*** Opening of DATA ***
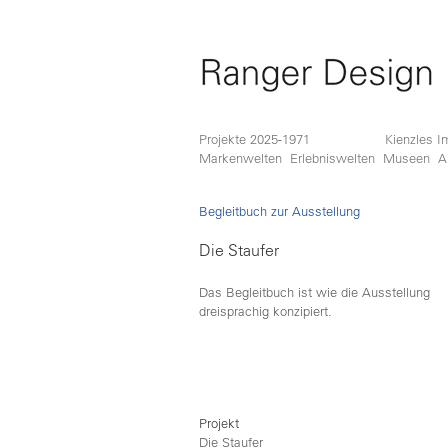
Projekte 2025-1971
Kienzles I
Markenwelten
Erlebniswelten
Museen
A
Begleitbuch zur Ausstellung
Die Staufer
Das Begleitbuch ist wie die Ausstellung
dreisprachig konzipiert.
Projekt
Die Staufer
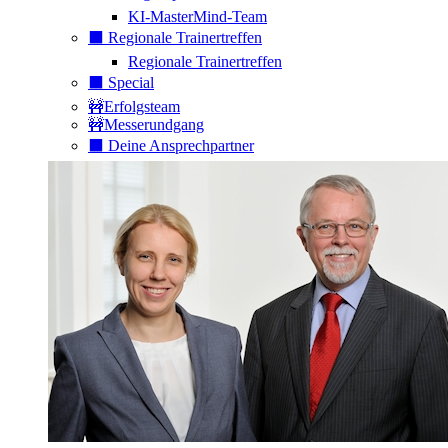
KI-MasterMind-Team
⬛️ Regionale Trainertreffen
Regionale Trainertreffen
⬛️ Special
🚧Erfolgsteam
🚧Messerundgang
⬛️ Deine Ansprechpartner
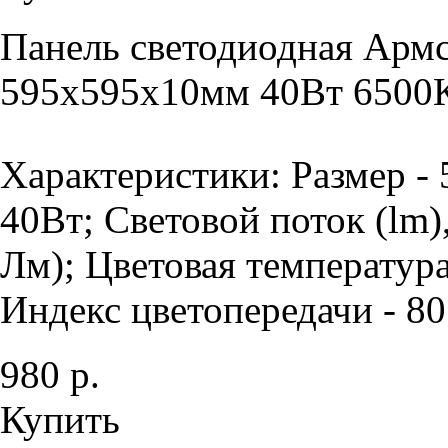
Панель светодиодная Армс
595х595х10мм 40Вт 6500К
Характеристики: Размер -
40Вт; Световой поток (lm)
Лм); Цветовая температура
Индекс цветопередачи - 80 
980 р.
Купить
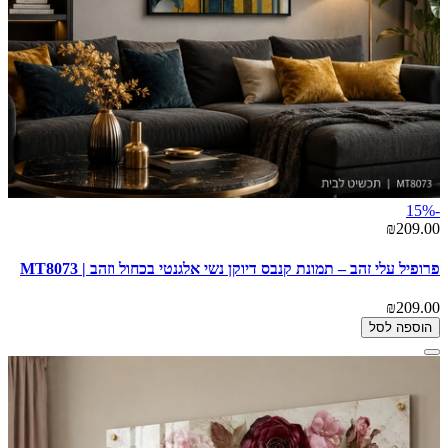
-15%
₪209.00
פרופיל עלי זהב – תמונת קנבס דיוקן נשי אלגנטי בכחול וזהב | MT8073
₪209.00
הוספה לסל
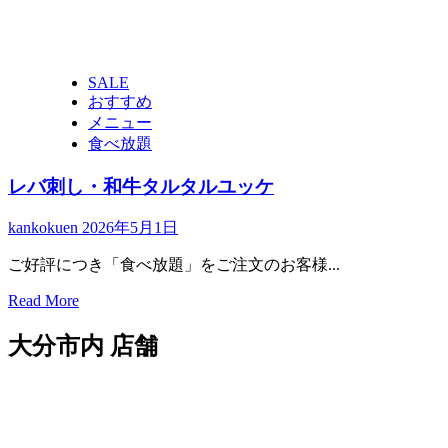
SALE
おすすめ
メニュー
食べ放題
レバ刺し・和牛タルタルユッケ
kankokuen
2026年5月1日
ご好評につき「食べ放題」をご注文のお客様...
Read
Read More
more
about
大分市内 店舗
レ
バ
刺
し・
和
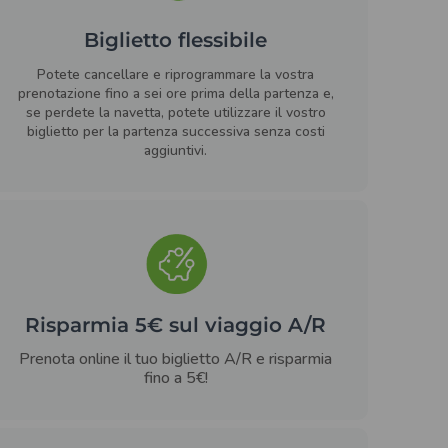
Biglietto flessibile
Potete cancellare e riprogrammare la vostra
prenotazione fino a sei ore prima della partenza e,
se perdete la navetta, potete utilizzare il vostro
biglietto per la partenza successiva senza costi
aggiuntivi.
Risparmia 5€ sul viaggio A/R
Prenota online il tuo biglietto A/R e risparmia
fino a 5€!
*** Close of DATA ***
▶ ABOUT THIS EXERCISE: Please print, unchanged, the lines from the one holding "se perdete la" through the last line of the listing above, including both and omitting the rest.

▶ ANSWER TO THE EXERCISE:
se perdete la navetta, potete utilizzare il vostro
biglietto per la partenza successiva senza costi
aggiuntivi.
Risparmia 5€ sul viaggio A/R
Prenota online il tuo biglietto A/R e risparmia
fino a 5€!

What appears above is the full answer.